_Given information_

◆ ◆ ◆ ◆ ◆ ◆ ◆

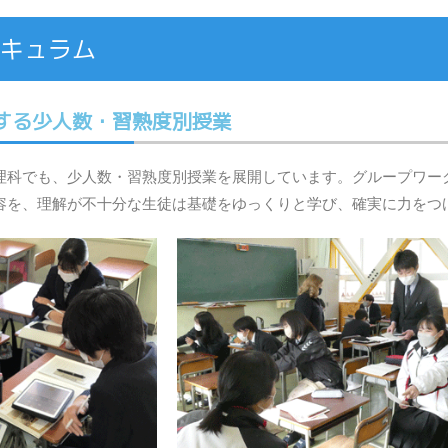
キュラム
する少人数・習熟度別授業
理科でも、少人数・習熟度別授業を展開しています。グループワー
容を、理解が不十分な生徒は基礎をゆっくりと学び、確実に力をつ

◆ ◆ ◆ ◆ ◆ ◆ ◆

_What this task involves_
The material above should be printed again exactly, with each picture left out.

_Result of this exercise_
キュラム
する少人数・習熟度別授業
理科でも、少人数・習熟度別授業を展開しています。グループワー
容を、理解が不十分な生徒は基礎をゆっくりと学び、確実に力をつ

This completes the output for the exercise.